The judge sat behind the table, which had been moved to the center of the room to suit the occasion, and continued to pick over his supper. The barman brought him a glass of beer that was mostly foam and the six men the judge had harangued into jury duty slumped in various spots around the saloon. He could not manage the full ten on such short notice and got to hollering when somebody suggested substituting some of the whores that it wasn’t lawful-like and would be an insult to the hoary old institution of the American court of law. Not due to their profession, mind you, but because they were women.
My friend with the drooping mustache brought me a fresh whiskey and a beer, something like a sympathetic smile hiding underneath all that red fur.

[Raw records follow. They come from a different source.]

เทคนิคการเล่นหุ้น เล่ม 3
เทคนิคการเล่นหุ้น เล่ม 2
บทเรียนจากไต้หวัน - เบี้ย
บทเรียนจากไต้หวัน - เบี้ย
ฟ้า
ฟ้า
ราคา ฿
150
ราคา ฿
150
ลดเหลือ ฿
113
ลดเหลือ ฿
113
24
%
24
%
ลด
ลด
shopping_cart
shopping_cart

I said, “I never heard of any court that serves spirits.”
But then I’d never heard of any court that included livestock and pickled human remains, either. It was an all-around banner day for new experiences.

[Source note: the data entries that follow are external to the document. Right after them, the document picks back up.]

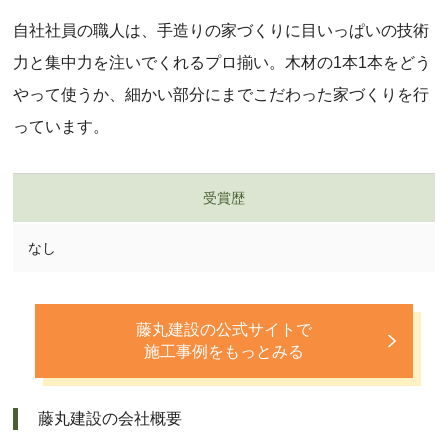
自社社員の職人は、手造りの家づくりに目いっぱいの技術
力と集中力を注いでくれるプロ揃い。木材の1本1本をどう
やって使うか、細かい部分にまでこだわった家づくりを行
っています。
受賞歴
なし
藤丸建設の公式サイトで
施工事例をもっとみる
藤丸建設の会社概要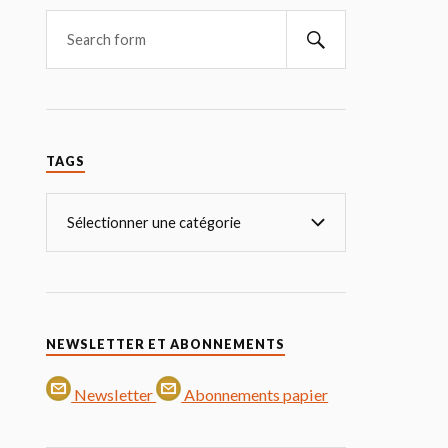
TAGS
NEWSLETTER ET ABONNEMENTS
Newsletter
Abonnements papier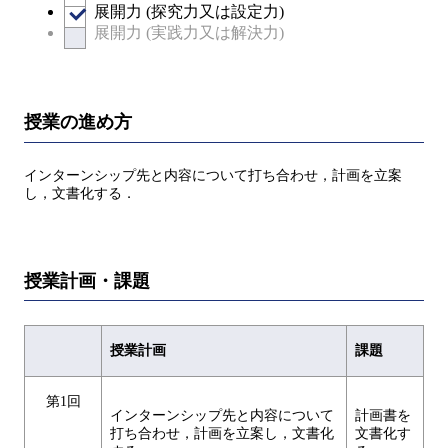
展開力 (探究力又は設定力)
展開力 (実践力又は解決力)
授業の進め方
インターンシップ先と内容について打ち合わせ，計画を立案
し，文書化する．
授業計画・課題
授業計画
課題
第1回
インターンシップ先と内容について
計画書を
打ち合わせ，計画を立案し，文書化
文書化す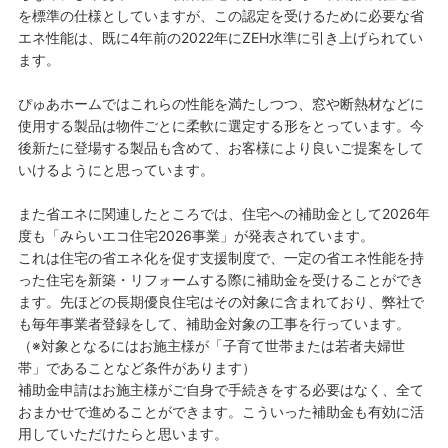
を標準の仕様としていますが、この認定を受けるために必要な省
エネ性能は、既に4年前の2022年にZEH水準に引き上げられてい
ます。
ぴゅあホームではこれらの性能を満たしつつ、窓や断熱材などに
使用する製品は物件ごとに柔軟に選定する形をとっています。今
後新たに登場する製品も含めて、お客様により良いご提案をして
いけるようにと思っています。
また省エネに関連したところでは、住宅への補助金として2026年
度も「みらいエコ住宅2026事業」が発表されています。
これは住宅の省エネ化を促す支援制度で、一定の省エネ性能を持
った住宅を新築・リフォームする際に補助金を受けることができ
ます。先ほどの長期優良住宅はその対象に含まれており、弊社で
も毎年事業者登録をして、補助金対象の工事を行っています。
（※対象となるにはお施主様が「子育て世帯または若者夫婦世
帯」であることなど条件があります）
補助金申請はお施主様がご自身で手続きをする必要はなく、全て
おまかせで進めることができます。こういった補助金も有効に活
用していただけたらと思います。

“All of you stand up on your feet,” the judge said. “This here court is in session.”
“Are we to stand through the whole thing?” I wanted to know.
“Keep them lips flapping and you will,” he said.

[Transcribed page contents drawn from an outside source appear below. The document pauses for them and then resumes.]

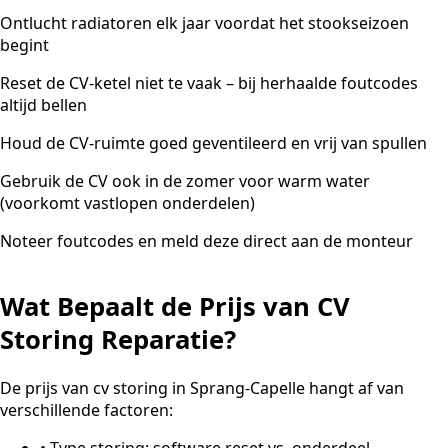
Ontlucht radiatoren elk jaar voordat het stookseizoen
begint
Reset de CV-ketel niet te vaak – bij herhaalde foutcodes
altijd bellen
Houd de CV-ruimte goed geventileerd en vrij van spullen
Gebruik de CV ook in de zomer voor warm water
(voorkomt vastlopen onderdelen)
Noteer foutcodes en meld deze direct aan de monteur
Wat Bepaalt de Prijs van CV
Storing Reparatie?
De prijs van cv storing in Sprang-Capelle hangt af van
verschillende factoren:
•
Type storing: software reset vs. onderdeel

In lieu of response, I sipped my whiskey. The judge got to fumbling with some tobacco and paper, but his fingers were still too oily to manage it. One of the jurymen who’d subdued Boon and me tottered over to assist in the construction of the cigarette. The rest of us were still standing.
“All right, all right,” the judge said once he had his smoke together and got a match to it. “Sit yourselves down so we can get through this rigmarole, by God.”
Everyone except the barman sat back down. He was still serving a few thirsty customers who didn’t seem too interested in the trial. Probably they’d seen it a dozen times already.
Behind us, the batwings slammed open and the judge looked up with mild interest.
“Good of you to join us, Bob,” said the judge. “Them’s your clients.”
He gestured at us with a chubby pinky finger. Bob Laramie sauntered in, looking like he was nursing one hell of a skullbender, but most certainly not looking like any lawyer. He sidled up to the table in his shirtsleeves where Boon and me sat and gave us the once-over, one a time. Then he grunted.
“And don’t forget, Bob,” the judge continued, “you’re the prosecution here, too.”
“I ain’t forgot, Judge Dejasu,” said Bob Laramie.
I was still trying to work out the logic in having the same lawyer both defend and prosecute us when Boon jumped up to her feet.
“Did you just say Dejasu?”
“It’s a damn sight better than whatever hellish Prussian or Oriental monikers you two killers got saddled with,” the judge said.
“It’s French,” Bob said.
“I am a Texan and American, by God,” the judge countered. “In that order.”
“You got a given name, Judge Dejasu?” she said.
Her right hand trembled at her hip, hungering for a grip that wasn’t there. As a matter of fact, it lay on the judge’s table, not six feet away.
“Selwyn is my Christian name,” the judge said. “But if you call me by it I’ll have you in irons for contempt of my court.”
“Not Bartholomew,” Boon muttered, unsure.
“Barry’s my brother and he ain’t presiding,” said the judge. “And neither is my Aunt Eustace, so sit your ass down and let’s get to business.”
He punctuated this by slamming a closed fist on the table. Bob sat on one side of me, Boon on the other. The trial had begun.
“State your names so nobody else has to butcher his tongue on ’em,” said Judge Dejasu.
Once again, we spoke our names. The judge shook his head in disbelief.
“Christ in heaven,” he said. “You are herewith charged with double-murder of two boys, identities unknown, and also the rustling theft of one cow, Hereford, identity also unknown.”
“I named her Shitbrains,” I offered.
“In the usual circumstances I would expect blue words in this establishment,” the judge said. “But this here is my court and if you get to cussin’ again I will hang you without bothering myself to convict you.”
“I’m sure sorry, Judge,” I said.
“I don’t give a devil’s damn if you’re sorry or not,” he said. “Lawyer Laramie, did you review the evidence against these two jackanapes?”
Bob Laramie groaned, rubbed his temples, and took a long, deep breath.